Antje Wolf1, Mohammad Shahid, Vinod Kasam
1Department of Bioinformatics, Fraunhofer-Institute for Algorithms and Scientific Computing, Schloss Birlinghoven, 53754 Sankt Augustin, Germany. antje.wolf@scai.fraunhofer.dee
Current Clinical Pharmacology
|August 1, 2009
Summary
Grid computing accelerates drug discovery by providing essential computational power and storage for large-scale in silico screening. This eScience approach enhances virtual screening and data analysis for pharmaceutical research.
Area of Science:
- Computational chemistry
- Bioinformatics
- eScience
Background:
- Drug discovery relies on screening compound databases against protein targets.
- In silico methods like virtual screening are crucial but computationally intensive.

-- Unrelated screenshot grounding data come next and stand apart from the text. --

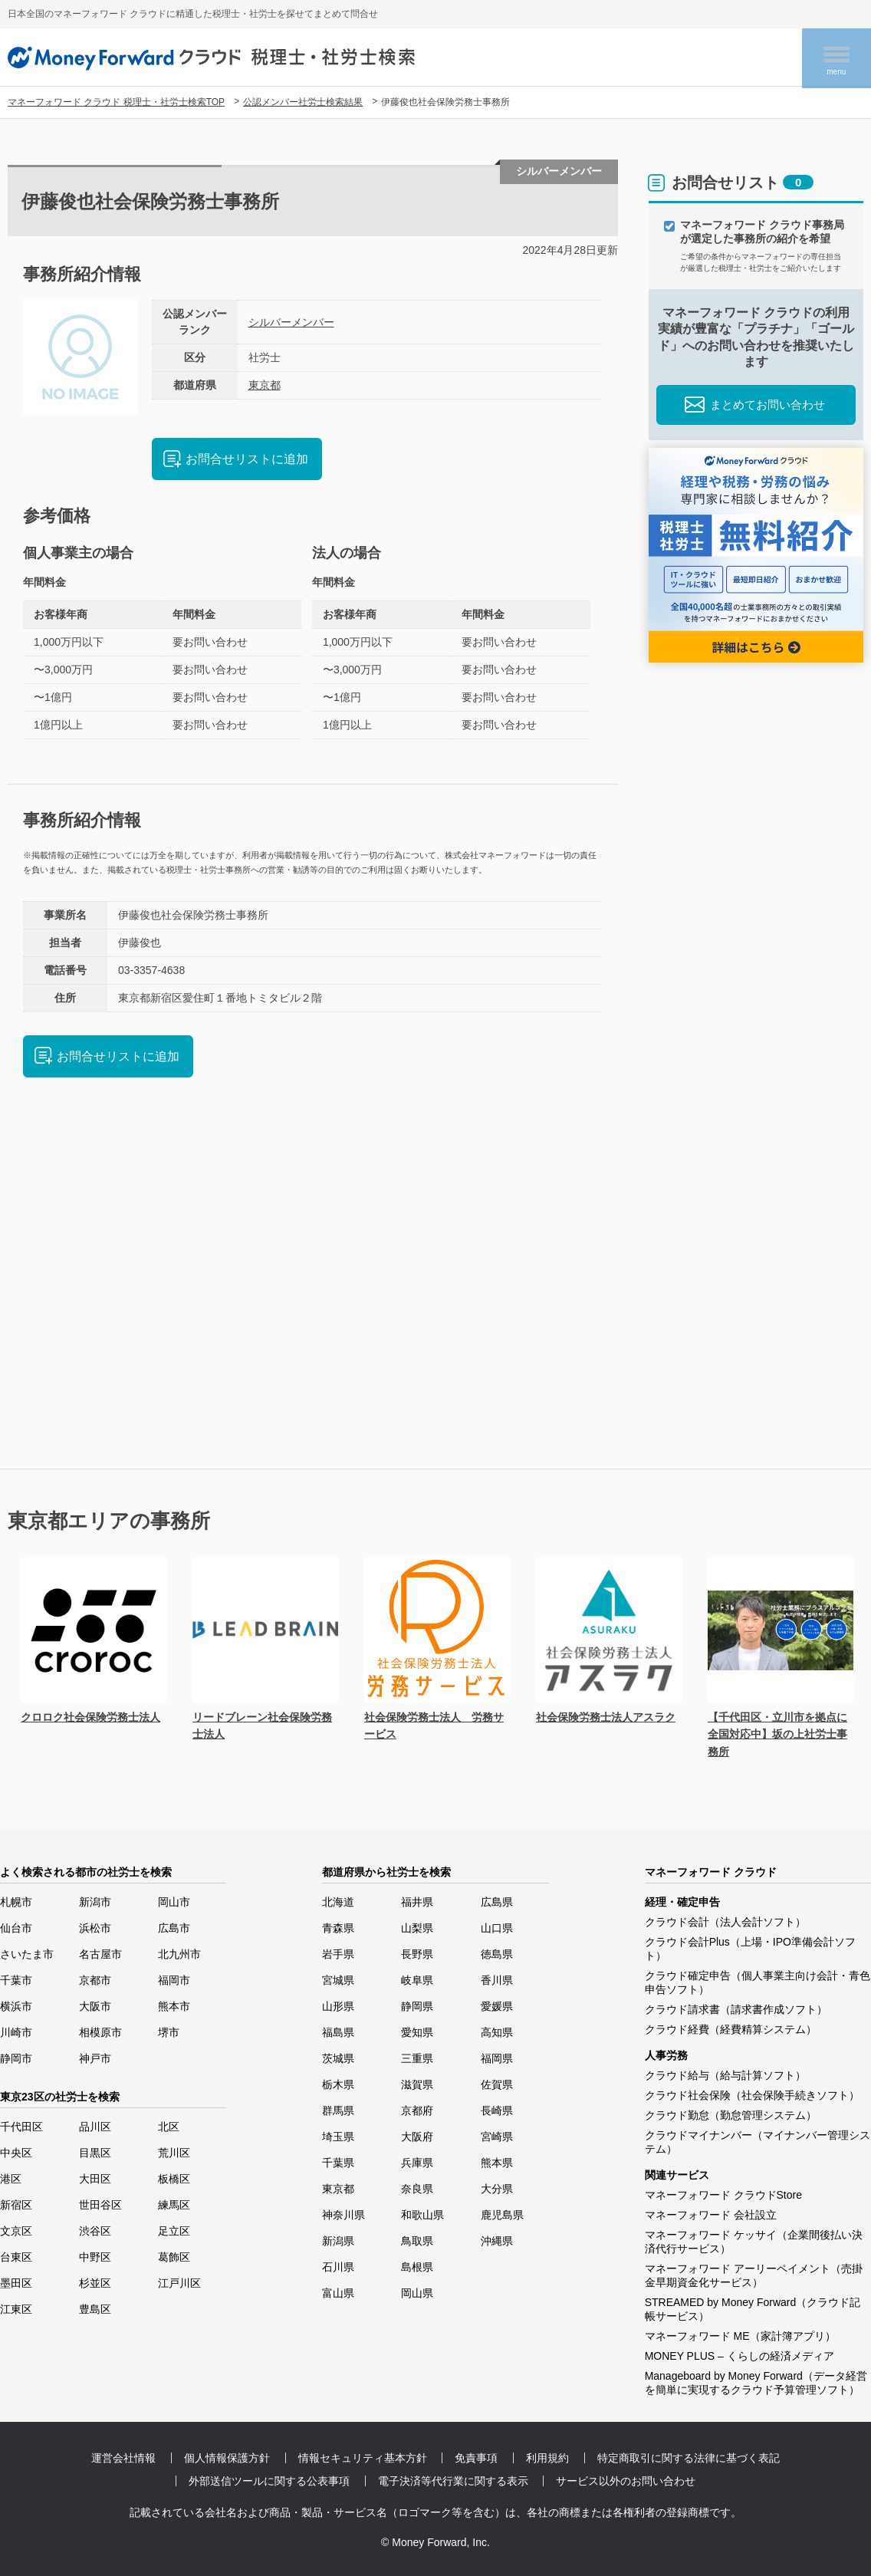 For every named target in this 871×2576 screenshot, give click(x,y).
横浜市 (16, 2006)
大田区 (95, 2179)
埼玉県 (338, 2136)
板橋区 (174, 2179)
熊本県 (497, 2163)
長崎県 (497, 2110)
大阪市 (95, 2006)
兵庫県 (417, 2163)
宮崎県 (497, 2136)
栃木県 (338, 2084)
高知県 (497, 2032)
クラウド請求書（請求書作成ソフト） (736, 2009)
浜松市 (95, 1928)
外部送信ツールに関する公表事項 (269, 2481)
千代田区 (21, 2126)
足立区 (174, 2231)
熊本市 (174, 2006)
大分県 (497, 2189)
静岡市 (16, 2058)
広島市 (174, 1928)
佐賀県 (497, 2084)
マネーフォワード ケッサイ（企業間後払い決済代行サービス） (754, 2242)
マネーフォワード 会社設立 (711, 2215)
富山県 (338, 2293)
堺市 (168, 2032)
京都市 (95, 1980)
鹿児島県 (502, 2215)
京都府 (417, 2110)
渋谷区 (95, 2231)
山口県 (497, 1928)
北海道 (338, 1902)
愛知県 (417, 2032)
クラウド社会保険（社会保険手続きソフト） (752, 2095)
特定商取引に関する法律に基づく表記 (688, 2458)
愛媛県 (497, 2006)
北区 (168, 2126)
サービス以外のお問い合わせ (625, 2481)
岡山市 (174, 1902)
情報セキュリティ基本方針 (362, 2458)
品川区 (95, 2126)
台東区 (16, 2257)
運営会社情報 (123, 2458)
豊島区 (95, 2309)
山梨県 (417, 1928)
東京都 (264, 385)
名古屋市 (100, 1954)
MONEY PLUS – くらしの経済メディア (739, 2356)
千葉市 (16, 1980)
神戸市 (95, 2058)
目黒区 (95, 2153)
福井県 (417, 1902)
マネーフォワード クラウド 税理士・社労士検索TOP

- Growing databases and screening approaches necessitate increased computational power and complex workflows.
Purpose of the Study:
- To review the application of Grid computing in in silico drug discovery.
- To explore the potential of Grid infrastructures for handling large-scale computational demands.
- To envision future integrated workflows for drug discovery on Grids.
Main Methods:
- Utilizing Grid computing infrastructures for high computational and data storage demands.
- Leveraging eScience paradigms for collaborative, data- and compute-intensive applications.
- Mobilizing shared computing resources, data collections, and analysis services on demand.
Main Results:
- Grid computing effectively addresses the computational and storage needs of large-scale in silico drug discovery.
- Pharmaceutical industry and academic research have successfully employed Grid infrastructures.
- Grid environments facilitate seamless access to substantial computing resources and data.
Conclusions:
- Grid computing is a vital infrastructure for modern in silico drug discovery.
- Future developments will focus on more complex and integrated workflows on Grids.
- Grids enable efficient target identification, validation, screening, and data mining.